18.d/2 Character names now come from ISO/IEC 10646:2003 ISO 10646.

Extensions to Ada 95

18.f/2 {extensions to Ada 95} Program text can use most characters defined by ISO-10646:2003. This clause has been rewritten to use the categories defined in that Standard. This should ease programming in languages other than English.


[aada]

Alexis Ada

Accept any character in the range 1 and 16#7FFFFFFD# (see 3.1/2, we also refuse 0, if I find the reference, I'll add it here--actually many control characters are not legal), except those that are clearly marked as illegal in ISO-10646:2003 (0xFFFE and 0xFFFF, see 4/2).

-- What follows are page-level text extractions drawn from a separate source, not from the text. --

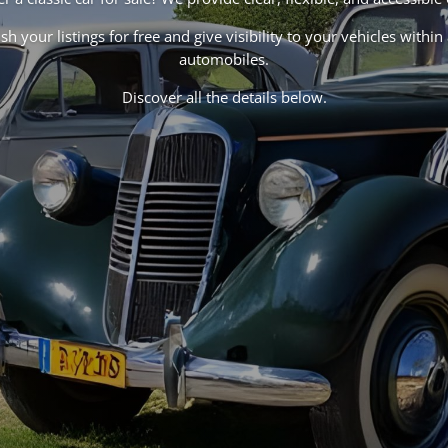
h your listings for free and give visibility to your vehicles with
automobiles.
Discover all the details below.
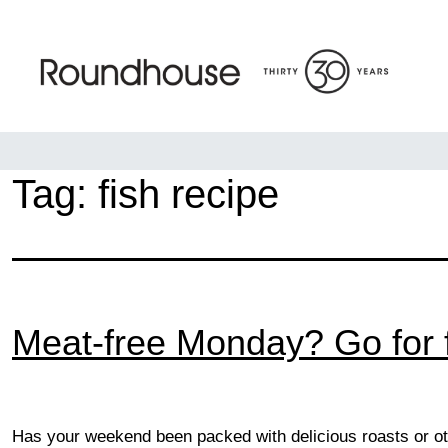
Skip
to
content
Roundhouse
Tag:
fish recipe
Meat-free Monday? Go for f
Has your weekend been packed with delicious roasts or ot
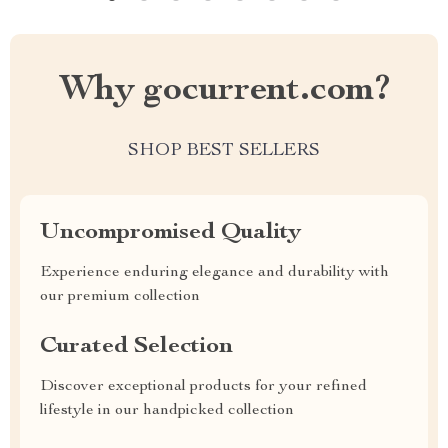
Why gocurrent.com?
SHOP BEST SELLERS
Uncompromised Quality
Experience enduring elegance and durability with
our premium collection
Curated Selection
Discover exceptional products for your refined
lifestyle in our handpicked collection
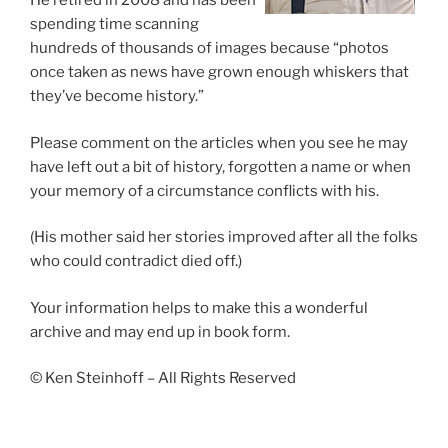
He retired in 2008 and has been
spending time scanning
hundreds of thousands of images because “photos
once taken as news have grown enough whiskers that
they’ve become history.”
Please comment on the articles when you see he may
have left out a bit of history, forgotten a name or when
your memory of a circumstance conflicts with his.
(His mother said her stories improved after all the folks
who could contradict died off.)
Your information helps to make this a wonderful
archive and may end up in book form.
© Ken Steinhoff – All Rights Reserved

We will use the most current Unicode tables as offered by http://unicode.org (at time of writing, this is version 5.2.0). See http://www.unicode.org/ucd/ for the latest version. The files used by AAda are usually found at a URL such as: http://www.unicode.org/Public/5.2.0/

All input files to the main compiler (i.e. not including any front-end filters) are considered UTF-8 characters (see 4.a) which is not compatible with the general default for Ada, ISO-8859-1.

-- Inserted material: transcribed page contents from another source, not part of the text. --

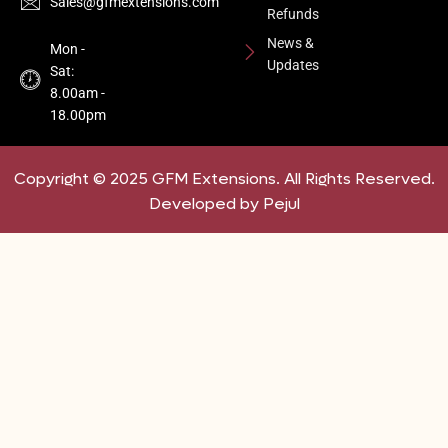
Sales@gfmextensions.com
Refunds
News &
Mon -
Updates
Sat:
8.00am -
18.00pm
Copyright © 2025 GFM Extensions. All Rights Reserved.
Developed by Pejul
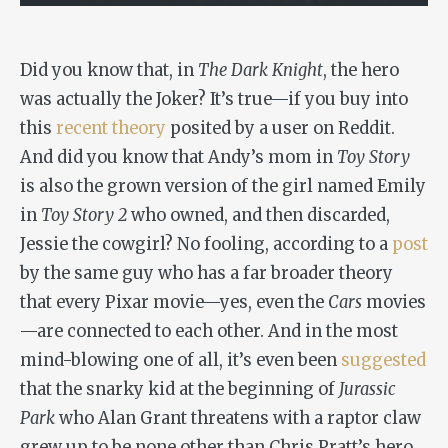
Did you know that, in
The Dark Knight
, the hero
was actually the Joker? It’s true—if you buy into
this
recent theory
posited by a user on Reddit.
And did you know that Andy’s mom in
Toy Story
is also the grown version of the girl named Emily
in
Toy Story 2
who owned, and then discarded,
Jessie the cowgirl? No fooling, according to a
post
by the same guy who has a far broader theory
that every Pixar movie—yes, even the
Cars
movies
—are connected to each other. And in the most
mind-blowing one of all, it’s even been
suggested
that the snarky kid at the beginning of
Jurassic
Park
who Alan Grant threatens with a raptor claw
grew up to be none other than Chris Pratt’s hero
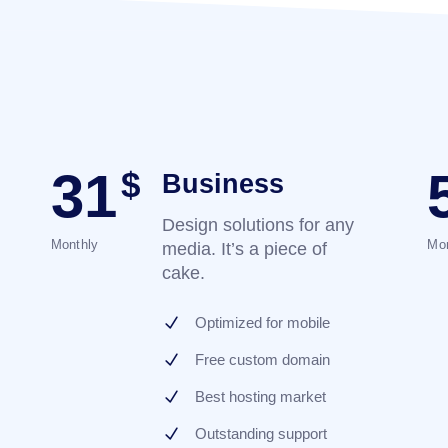
31
$
Business
Design solutions for any
Monthly
Mon
media. It’s a piece of
cake.
Optimized for mobile
Free custom domain
Best hosting market
Outstanding support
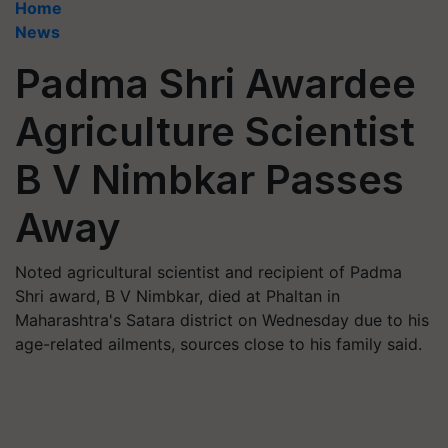
Home
News
Padma Shri Awardee
Agriculture Scientist
B V Nimbkar Passes
Away
Noted agricultural scientist and recipient of Padma
Shri award, B V Nimbkar, died at Phaltan in
Maharashtra's Satara district on Wednesday due to his
age-related ailments, sources close to his family said.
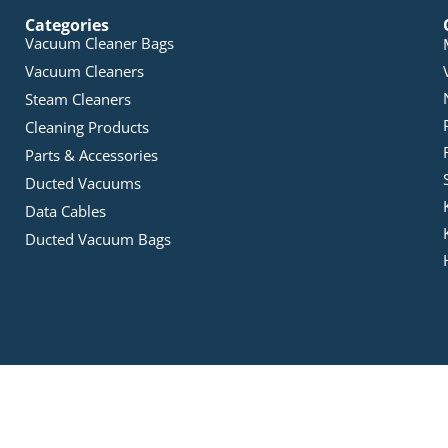
Categories
Vacuum Cleaner Bags
Vacuum Cleaners
Steam Cleaners
Cleaning Products
Parts & Accessories
Ducted Vacuums
Data Cables
Ducted Vacuum Bags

The UTF-8 encoding must be normalized to be accepted (i.e. use the least number of bytes possible to encode each character, see 4.1/2 and 4.c/2.) Although we support unnormilized characters on request (see pragmas)

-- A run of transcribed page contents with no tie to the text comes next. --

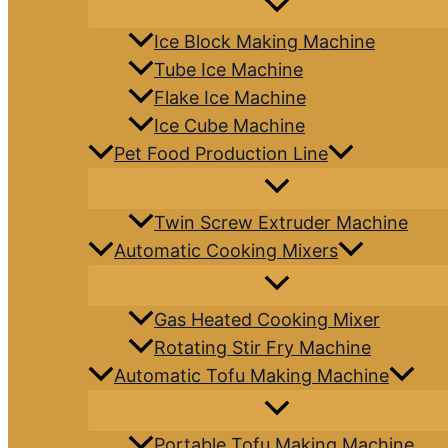
Ice Block Making Machine
Tube Ice Machine
Flake Ice Machine
Ice Cube Machine
Pet Food Production Line
Twin Screw Extruder Machine
Automatic Cooking Mixers
Gas Heated Cooking Mixer
Rotating Stir Fry Machine
Automatic Tofu Making Machine
Portable Tofu Making Machine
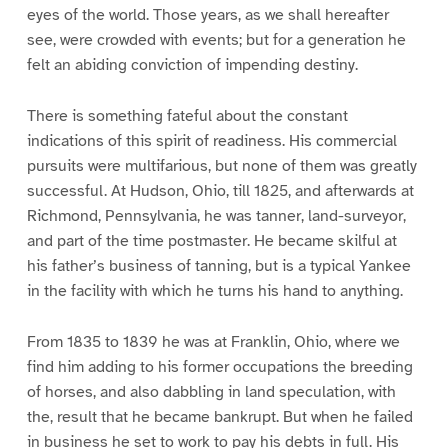
eyes of the world. Those years, as we shall hereafter
see, were crowded with events; but for a generation he
felt an abiding conviction of impending destiny.
There is something fateful about the constant
indications of this spirit of readiness. His commercial
pursuits were multifarious, but none of them was greatly
successful. At Hudson, Ohio, till 1825, and afterwards at
Richmond, Pennsylvania, he was tanner, land-surveyor,
and part of the time postmaster. He became skilful at
his father’s business of tanning, but is a typical Yankee
in the facility with which he turns his hand to anything.
From 1835 to 1839 he was at Franklin, Ohio, where we
find him adding to his former occupations the breeding
of horses, and also dabbling in land speculation, with
the, result that he became bankrupt. But when he failed
in business he set to work to pay his debts in full. His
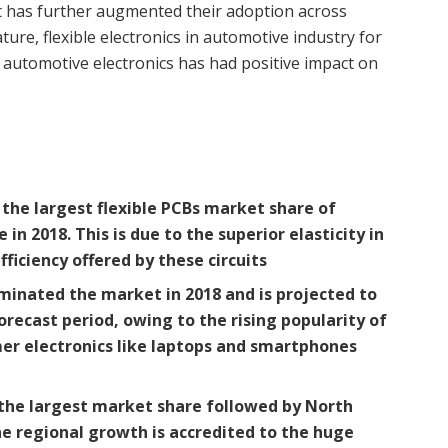
ost has further augmented their adoption across
ure, flexible electronics in automotive industry for
 automotive electronics has had positive impact on
the largest flexible PCBs market share of
n 2018. This is due to the superior elasticity in
ficiency offered by these circuits
inated the market in 2018 and is projected to
recast period, owing to the rising popularity of
er electronics like laptops and smartphones
 the largest market share followed by
North
he regional growth is accredited to the huge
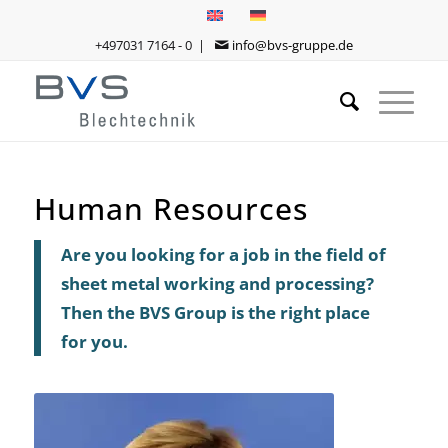
+497031 7164 - 0 |
info@bvs-gruppe.de
Human Resources
Are you looking for a job in the field of
sheet metal working and processing?
Then the BVS Group is the right place
for you.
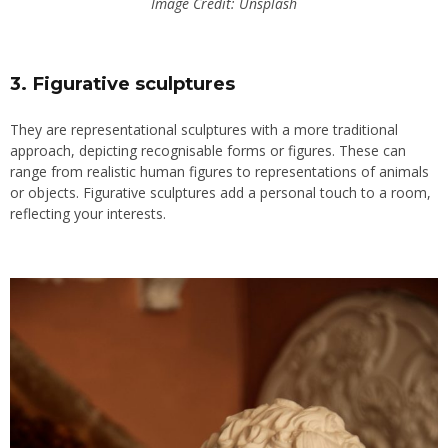
Image Credit: Unsplash
3. Figurative sculptures
They are representational sculptures with a more traditional
approach, depicting recognisable forms or figures. These can
range from realistic human figures to representations of animals
or objects. Figurative sculptures add a personal touch to a room,
reflecting your interests.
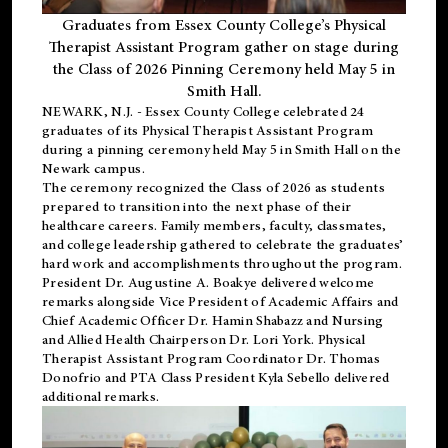
Graduates from Essex County College’s Physical
Therapist Assistant Program gather on stage during
the Class of 2026 Pinning Ceremony held May 5 in
Smith Hall.
NEWARK, N.J
. - Essex County College celebrated 24
graduates of its
Physical Therapist Assistant Program
during a pinning ceremony held May 5 in Smith Hall on the
Newark campus.
The ceremony recognized the Class of 2026 as students
prepared to transition into the next phase of their
healthcare careers. Family members, faculty, classmates,
and college leadership gathered to celebrate the graduates’
hard work and accomplishments throughout the program.
President Dr. Augustine A. Boakye delivered welcome
remarks alongside Vice President of Academic Affairs and
Chief Academic Officer Dr. Hamin Shabazz and Nursing
and Allied Health Chairperson Dr. Lori York. Physical
Therapist Assistant Program Coordinator Dr. Thomas
Donofrio and PTA Class President Kyla Sebello delivered
additional remarks.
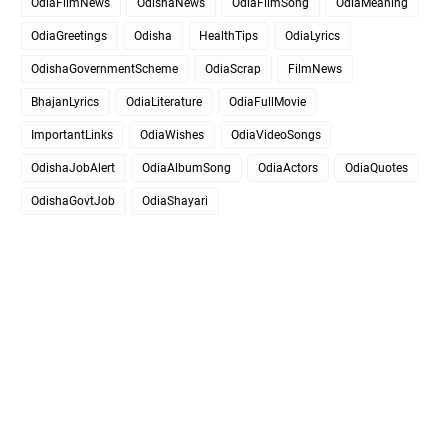
OdiaFilmNews
OdishaNews
OdiaFilmSong
OdiaMeaning
OdiaGreetings
Odisha
HealthTips
OdiaLyrics
OdishaGovernmentScheme
OdiaScrap
FilmNews
BhajanLyrics
OdiaLiterature
OdiaFullMovie
ImportantLinks
OdiaWishes
OdiaVideoSongs
OdishaJobAlert
OdiaAlbumSong
OdiaActors
OdiaQuotes
OdishaGovtJob
OdiaShayari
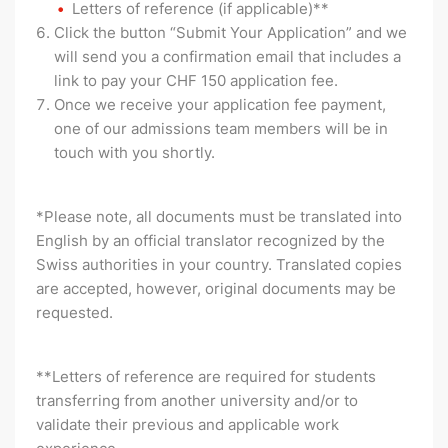
Letters of reference (if applicable)**
Click the button “Submit Your Application” and we
will send you a confirmation email that includes a
link to pay your CHF 150 application fee.
Once we receive your application fee payment,
one of our admissions team members will be in
touch with you shortly.
*Please note, all documents must be translated into
English by an official translator recognized by the
Swiss authorities in your country. Translated copies
are accepted, however, original documents may be
requested.
**Letters of reference are required for students
transferring from another university and/or to
validate their previous and applicable work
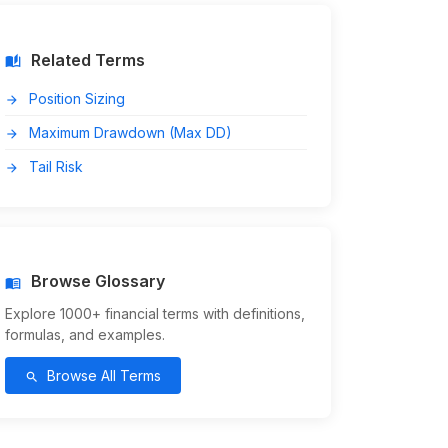
Related Terms
auto_stories
Position Sizing
arrow_forward
Maximum Drawdown (Max DD)
arrow_forward
Tail Risk
arrow_forward
Browse Glossary
menu_book
Explore 1000+ financial terms with definitions,
formulas, and examples.
Browse All Terms
search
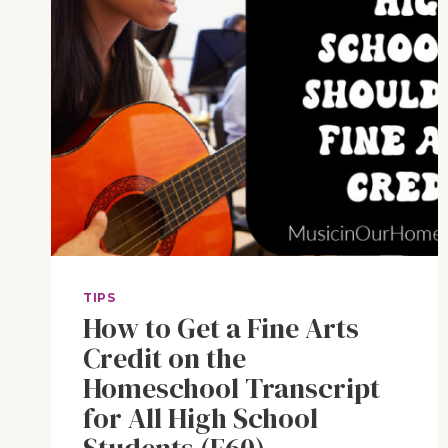
TIPS
How to Get a Fine Arts
Credit on the
Homeschool Transcript
for All High School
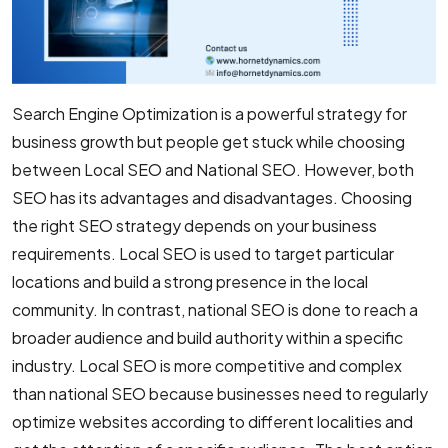
Search Engine Optimization is a powerful strategy for
business growth but people get stuck while choosing
between Local SEO and National SEO. However, both
SEO has its advantages and disadvantages. Choosing
the right SEO strategy depends on your business
requirements. Local SEO is used to target particular
locations and build a strong presence in the local
community. In contrast, national SEO is done to reach a
broader audience and build authority within a specific
industry. Local SEO is more competitive and complex
than national SEO because businesses need to regularly
optimize websites according to different localities and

All characters are categories in ISO-10646:2003. This category is available to the compiler to give each character a type (see 8/2 to 14/2). This is done using a character library defining a character object type. This library makes use of definitions given by the Unicode website. However, those tables are tweaked to specifically match the Ada 2005 types without further processing. The character object includes:

  • The character in UCS-4 encoding;
  • The other case of a lower or upper case character (§8/2, §9/2);
  • The ASCII decimal digit (§10/2);
  • The ASCII letter digit (§10.1/2);
  • The Ada 2005 character type (§8/2, §14/2);
  • The UTF-8 representation (since we already have it, we can as well keep it so we can print the character without having to re-encode it.)

NOTE  The ASCII encoding is managed internally for fast processing.

The UCS-4 character is computed and used by the lexer and tokenizer objects, but it is output back as UTF-8 for later stages that do not require detailed information about each character. However, we also keep the source case for errors and the uppercase version of the string to allow for case insensitive comparisons.

This is not the case: Numbers are transformed by the lexer as returned as numbers to the parser. It will be done by the parser instead.

General Category Values (from Unicode UCD 4.0.0)

The values in this field are abbreviations for the following values. For more information, see the Unicode Standard.

Note: The Unicode Standard does not assign information to control characters (except for certain cases). Implementations will generally also assign categories to certain control characters, notably CR and LF, according to platform conventions. See Section §5.8 "Newline Guidelines" for more information.

Abbr.

Description

Lu Letter, Uppercase
Ll Letter, Lowercase
Lt Letter, Titlecase
Lm Letter, Modifier
Lo Letter, Other
Mn Mark, Non-Spacing
Mc Mark, Spacing Combining
Me Mark, Enclosing
Nd Number, Decimal
Nl Number, Letter
No Number, Other
Pc Punctuation, Connector
Pd Punctuation, Dash
Ps Punctuation, Open
Pe Punctuation, Close
Pi Punctuation, Initial quote (may behave like Ps or Pe depending on usage)
Pf Punctuation, Final quote (may behave like Ps or Pe depending on usage)
Po Punctuation, Other
Sm Symbol, Math
Sc Symbol, Currency
Sk Symbol, Modifier
So Symbol, Other
Zs Separator, Space
Zl Separator, Line
Zp Separator, Paragraph
Cc Other, Control
Cf Other, Format
Cs Other, Surrogate
Co Other, Private Use
Cn Other, Not Assigned (no characters in the file have this property)

Note: The term "L&" is used to stand for Uppercase, Lowercase or Titlecase letters (Lu, Ll, or Lt) in comments. The LC value in PropertyValueAliases.txt also stands for Uppercase, Lowercase or Titlecase letters.

[/aada]

  • 1. Note in section of ISO/IEC 10646:2003 reads:
    NOTE – The Unicode Standard, Version 4.0 includes a set of characters, names, and coded representations that are identical with those in this International Standard. It additionally provides details of character properties, processing algorithms, and definitions that are useful to implementers.